Exercise goal
This exercise calls for duplicating every entry below exactly, without the images.
[Listed entries Boundary: Start]
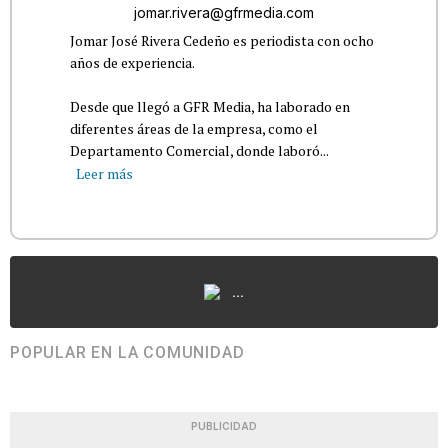
jomar.rivera@gfrmedia.com
Jomar José Rivera Cedeño es periodista con ocho
años de experiencia.
Desde que llegó a GFR Media, ha laborado en
diferentes áreas de la empresa, como el
Departamento Comercial, donde laboró...
Leer más
...
POPULAR EN LA COMUNIDAD
PUBLICIDAD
[Listed entries Boundary: End]
Response box
jomar.rivera@gfrmedia.com
Jomar José Rivera Cedeño es periodista con ocho
años de experiencia.
Desde que llegó a GFR Media, ha laborado en
diferentes áreas de la empresa, como el
Departamento Comercial, donde laboró...
Leer más
...
POPULAR EN LA COMUNIDAD
PUBLICIDAD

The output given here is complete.